I have a general question and appreciate your feedback on it.
I am new to transformers. My main problem is that it overfits so quickly, I am using regularization methods such as augmentation and dropout, but after 2 epochs my validation accuracy starts to drop while the training accuracy reaches to highest (basically my model overfit).
do you have any suggestions?
Interestingly I never see this behavior when I use convolutions…
My personal thought is if your data is less, it will overfit quickly. If you want to avoid it, reduce epochs. But, best way is to gather more data.
Having said that neither transformer nor neural networks suffer too much from overfitting. Some papers are there I guess. It’s good in generalizing most of the times. Remember transformer like models have quite good number of parameters, that’s also one reason of overfitting. But in downstream tasks, even if it overfits, it’s useful right.

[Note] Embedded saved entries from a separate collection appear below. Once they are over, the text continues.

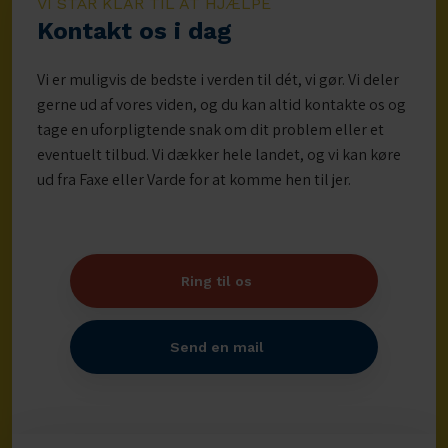
VI STÅR KLAR TIL AT HJÆLPE
Kontakt os i dag
Vi er muligvis de bedste i verden til dét, vi gør. Vi deler
gerne ud af vores viden, og du kan altid kontakte os og
tage en uforpligtende snak om dit problem eller et
eventuelt tilbud. Vi dækker hele landet, og vi kan køre
ud fra Faxe eller Varde for at komme hen til jer.
Ring til os
Send en mail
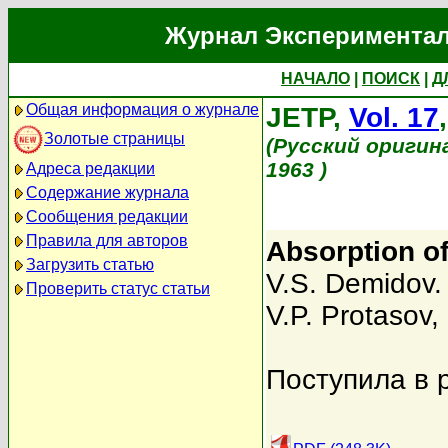
Журнал Экспериментал
НАЧАЛО
|
ПОИСК
|
Д
Общая информация о журнале
JETP,
Vol. 17
Золотые страницы
(Русский оригин
1963 )
Адреса редакции
Содержание журнала
Сообщения редакции
Правила для авторов
Absorption o
Загрузить статью
V.S. Demidov. 
Проверить статус статьи
V.P. Protasov
,
Поступила в 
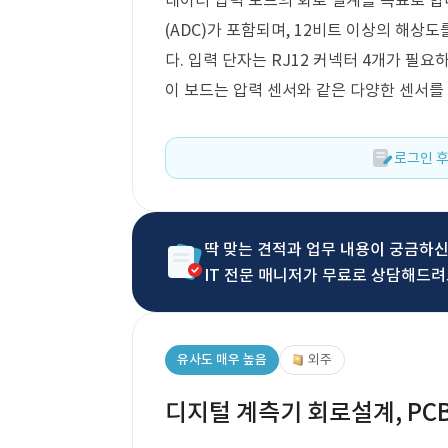
데이터 입력 보드의 회로 설계를 목표로 합
(ADC)가 포함되며, 12비트 이상의 해상도
다. 입력 단자는 RJ12 커넥터 4개가 필요하
이 보드는 압력 센서와 같은 다양한 센서를
로그인 후
딱 맞는 견적과 업무 내용이 궁금하
IT 전문 매니저가 무료로 상담해드려
유사도 매우 높음
외주
디지털 계측기 회로설계, PCB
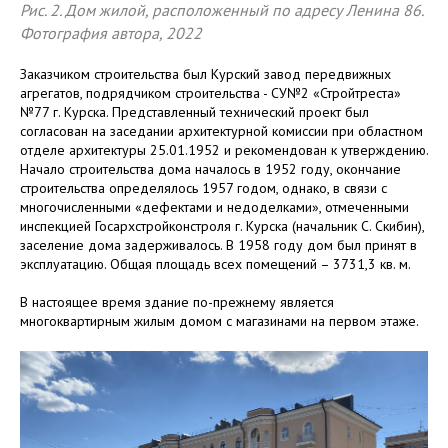
Рис. 2. Дом жилой, расположенный по адресу Ленина 86.
Фотография автора, 2022
Заказчиком строительства был Курский завод передвижных
агрегатов, подрядчиком строительства - СУ№2 «Стройтреста»
№77 г. Курска. Представленный технический проект был
согласован на заседании архитектурной комиссии при областном
отделе архитектуры 25.01.1952 и рекомендован к утверждению.
Начало строительства дома началось в 1952 году, окончание
строительства определялось 1957 годом, однако, в связи с
многочисленными «дефектами и недоделками», отмеченными
инспекцией Госархстройконстроля г. Курска (начальник С. Скибин),
заселение дома задерживалось. В 1958 году дом был принят в
эксплуатацию. Общая площадь всех помещений – 3731,3 кв. м.
В настоящее время здание по-прежнему является
многоквартирным жилым домом с магазинами на первом этаже.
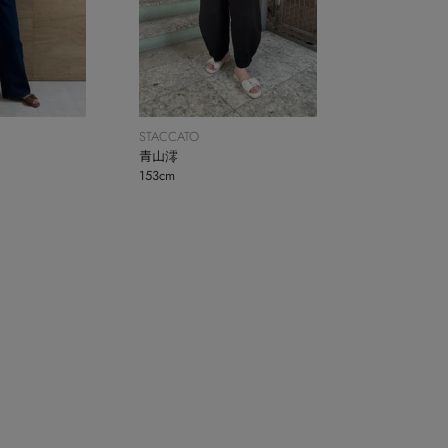
STACCATO
青山澪
153cm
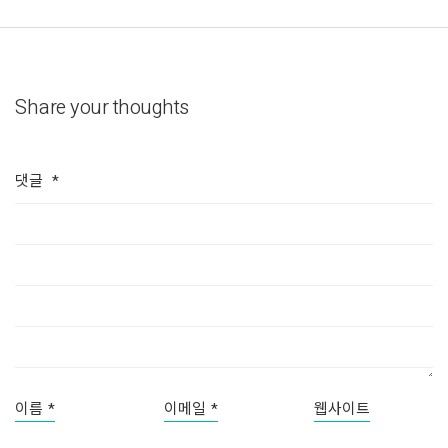
Share your thoughts
댓글
*
이름
*
이메일
*
웹사이트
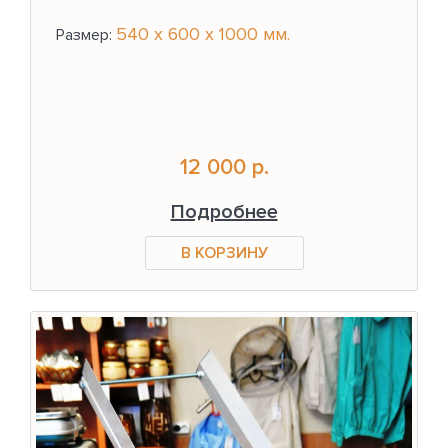
540 x 600 x 1000 мм.
Размер:
12 000 р.
Подробнее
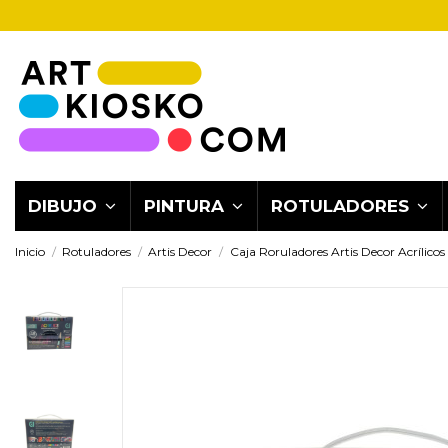
DIBUJO
PINTURA
ROTULADORES
Inicio
Rotuladores
Artis Decor
Caja Roruladores Artis Decor Acrílico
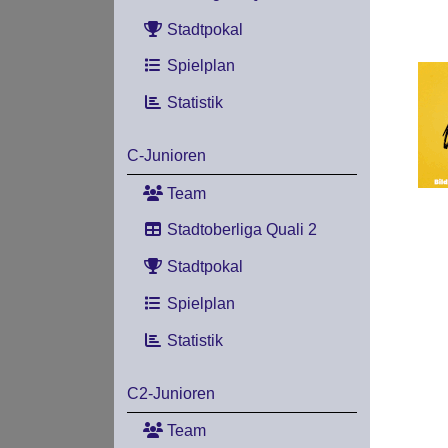
Stadtpokal
Spielplan
Statistik
C-Junioren
Team
Stadtoberliga Quali 2
Stadtpokal
Spielplan
Statistik
C2-Junioren
Team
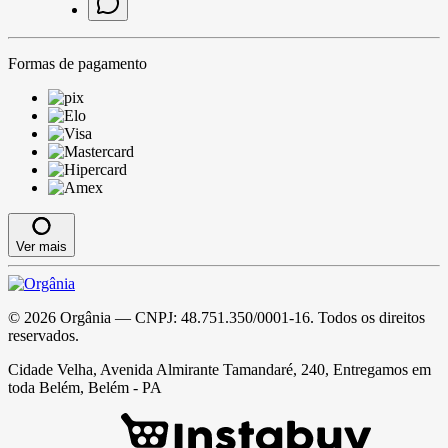
Formas de pagamento
Ver mais
©
2026
Orgânia
— CNPJ:
48.751.350/0001-16
. Todos os direitos
reservados.
Cidade Velha, Avenida Almirante Tamandaré, 240, Entregamos em
toda Belém, Belém - PA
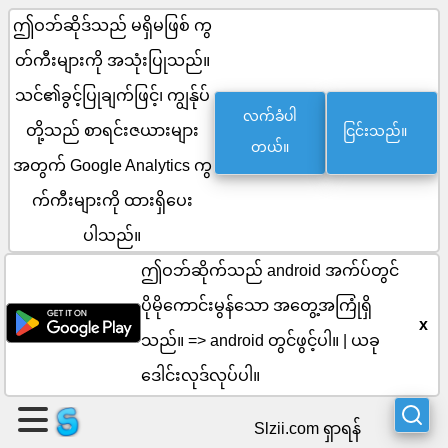
ဤဝဘ်ဆိုဒ်သည် မရှိမဖြစ် ကွ
တ်ကီးများကို အသုံးပြုသည်။
စာမျက်နှာ
သင်၏ခွင့်ပြုချက်ဖြင့်၊ ကျွန်ုပ်
လက်ခံပါ
ငြင်းသည်။
တစ်
တို့သည် စာရင်းဇယားများ
တယ်။
အတွက် Google Analytics ကွ
ခု
က်ကီးများကို ထားရှိပေး
ဖန်တီး
ပါသည်။
ပါ။
ဤဝဘ်ဆိုက်သည် android အက်ပ်တွင်
ပိုမိုကောင်းမွန်သော အတွေ့အကြုံရှိ
အဖွဲ့
x
သည်။ =>
android တွင်ဖွင့်ပါ။
|
ယခု
ကို
ဒေါင်းလုဒ်လုပ်ပါ။
ဖန်တီး
Slzii.com ရှာရန်
ပါ။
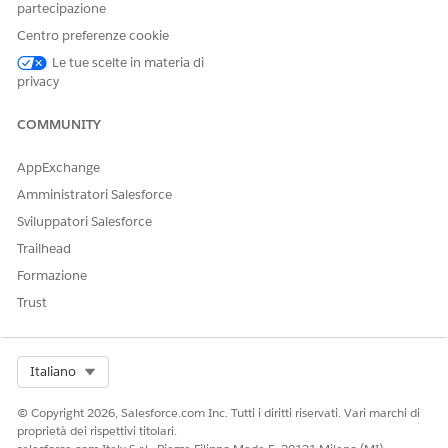
partecipazione
utilizzati dal flusso
di evasione per
Centro preferenze cookie
soddisfare la
Le tue scelte in materia di
richiesta.
privacy
Definizione
FSC_UpdateEmail
Chiama l'API per
integrazione
OrPhone
inviare la richiesta
COMMUNITY
di un cliente nel
sistema bancario
AppExchange
di base.
Amministratori Salesforce
Apex
fscserviceprocess.
Implementa la
Sviluppatori Salesforce
UpdateEmailorPh
logica aziendale
oneIntegrationPr
necessaria per
Trailhead
ovider
l'integrazione dei
Formazione
processi di
assistenza.
Trust
Omniscript
FSC/UpdateEmail
Fornisce un
orPhone
percorso guidato
Select Org
Italiano
per completare il
processo di
accettazione della
© Copyright 2026, Salesforce.com Inc. Tutti i diritti riservati. Vari marchi di
richiesta.
proprietà dei rispettivi titolari.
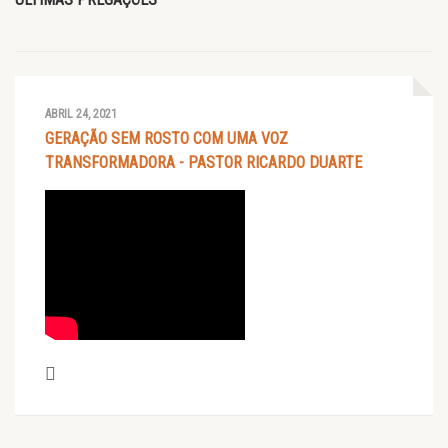
ABRIL 24, 2021
GERAÇÃO SEM ROSTO COM UMA VOZ
TRANSFORMADORA - PASTOR RICARDO DUARTE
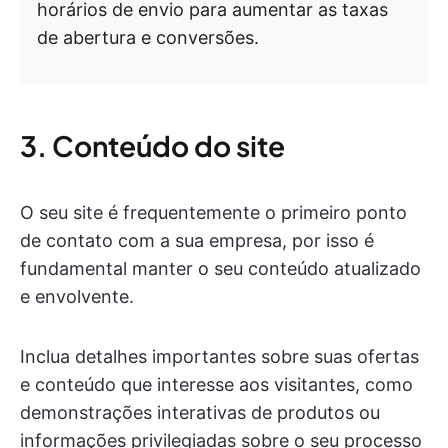
horários de envio para aumentar as taxas
de abertura e conversões.
3. Conteúdo do site
O seu site é frequentemente o primeiro ponto
de contato com a sua empresa, por isso é
fundamental manter o seu conteúdo atualizado
e envolvente.
Inclua detalhes importantes sobre suas ofertas
e conteúdo que interesse aos visitantes, como
demonstrações interativas de produtos ou
informações privilegiadas sobre o seu processo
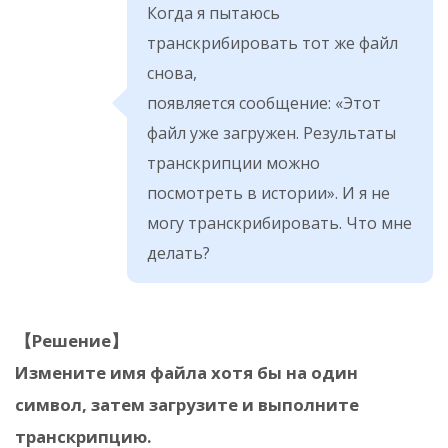
Когда я пытаюсь
транскрибировать тот же файл
снова,
появляется сообщение: «Этот
файл уже загружен. Результаты
транскрипции можно
посмотреть в истории». И я не
могу транскрибировать. Что мне
делать?
【Решение】
Измените имя файла хотя бы на один
символ, затем загрузите и выполните
транскрипцию.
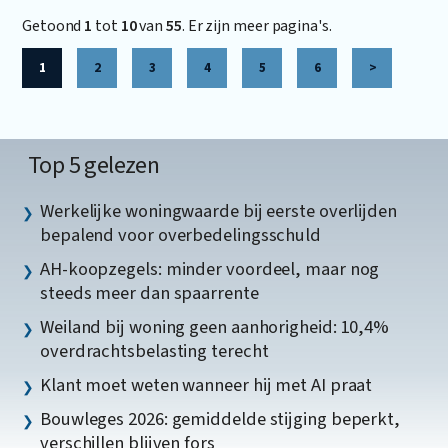
Getoond
1
tot
10
van
55
. Er zijn meer pagina's.
1
2
3
4
5
6
>
Top 5 gelezen
Werkelijke woningwaarde bij eerste overlijden
bepalend voor overbedelingsschuld
AH-koopzegels: minder voordeel, maar nog
steeds meer dan spaarrente
Weiland bij woning geen aanhorigheid: 10,4%
overdrachtsbelasting terecht
Klant moet weten wanneer hij met AI praat
Bouwleges 2026: gemiddelde stijging beperkt,
verschillen blijven fors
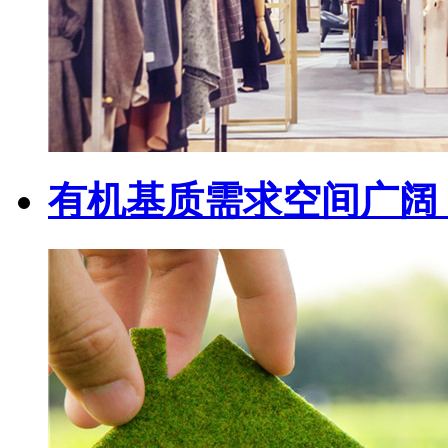
有机基质需求空间广阔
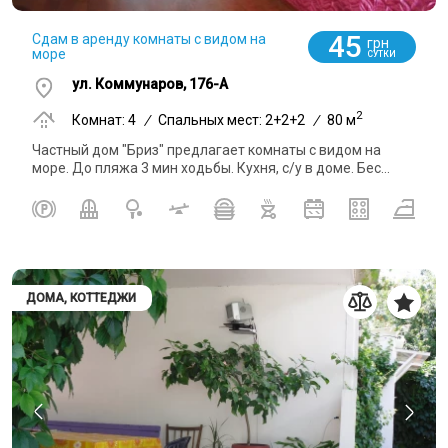
45
Сдам в аренду комнаты с видом на
грн
море
СУТКИ
ул. Коммунаров, 176-А
2
Комнат: 4
/
Спальных мест: 2+2+2
/
80 м
Частный дом "Бриз" предлагает комнаты с видом на
море. До пляжа 3 мин ходьбы. Кухня, с/у в доме. Бес...
ДОМА, КОТТЕДЖИ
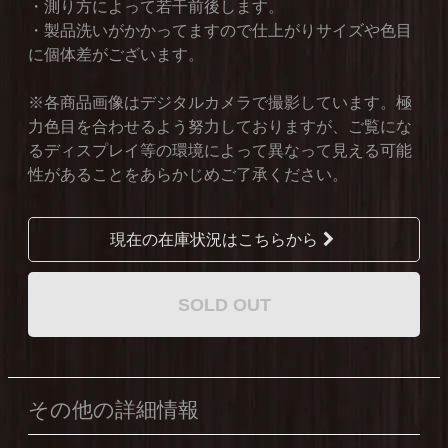
・測り方によって若干前後します。
・製品洗いがかかってますので仕上がりサイズや色目
に個体差がございます。
※各商品画像はデジタルカメラで撮影しています。極
力色目を合わせるよう努力しておりますが、ご覧にな
るディスプレイ等の環境によって異なって見える可能
性があることをあらかじめご了承ください。
現在の在庫状況はこちらから
SOLD OUT
その他の詳細情報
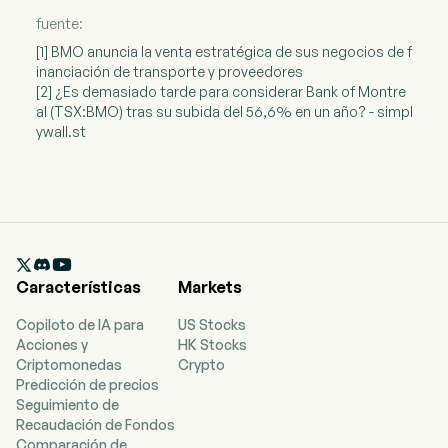
fuente:
[1] BMO anuncia la venta estratégica de sus negocios de f
inanciación de transporte y proveedores
[2] ¿Es demasiado tarde para considerar Bank of Montre
al (TSX:BMO) tras su subida del 56,6% en un año? - simpl
ywall.st

Características
Markets
Copiloto de IA para
US Stocks
Acciones y
HK Stocks
Criptomonedas
Crypto
Predicción de precios
Seguimiento de
Recaudación de Fondos
Comparación de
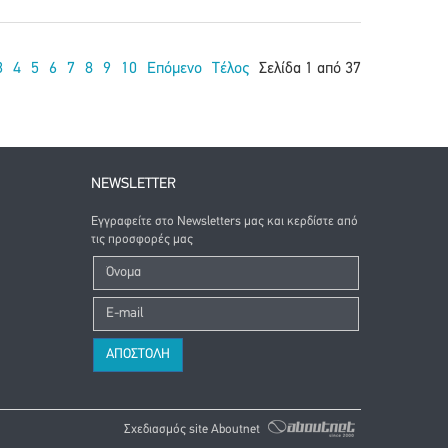
3
4
5
6
7
8
9
10
Επόμενο
Τέλος
Σελίδα 1 από 37
NEWSLETTER
Εγγραφείτε στο Newsletters μας και κερδίστε από
τις προσφορές μας
Σχεδιασμός site Aboutnet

Pre training is like a person who graduate with Masters. Fine tuning is like doing PhD ( except here it is quick , use your graduation skills to be an expert in specific field. So overfitting is okay. Personal opinion only.
thanks for your reply. I have the same data in both cases.
but your answer helps actually. I think transformer just learn faster
Does data augmentation help?
Thanks, I met the same problem recently, the model is reaching almost 99% training accuracy but testing is always staying around 79%.
Hint: If you identify overfitting, use your validation set to tune your model hyper parameters. Once that’s done, use your unseen test set to do your final testing.